Top of DATA EXTRACT
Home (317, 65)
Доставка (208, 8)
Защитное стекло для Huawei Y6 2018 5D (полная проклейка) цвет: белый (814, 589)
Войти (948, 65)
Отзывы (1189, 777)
Bottom of DATA EXTRACT
[HOW TO COMPLETE THIS TASK] Your task is to set down all of the entries exactly as they appear.

[TASK RESPONSE]
Home (317, 65)
Доставка (208, 8)
Защитное стекло для Huawei Y6 2018 5D (полная проклейка) цвет: белый (814, 589)
Войти (948, 65)
Отзывы (1189, 777)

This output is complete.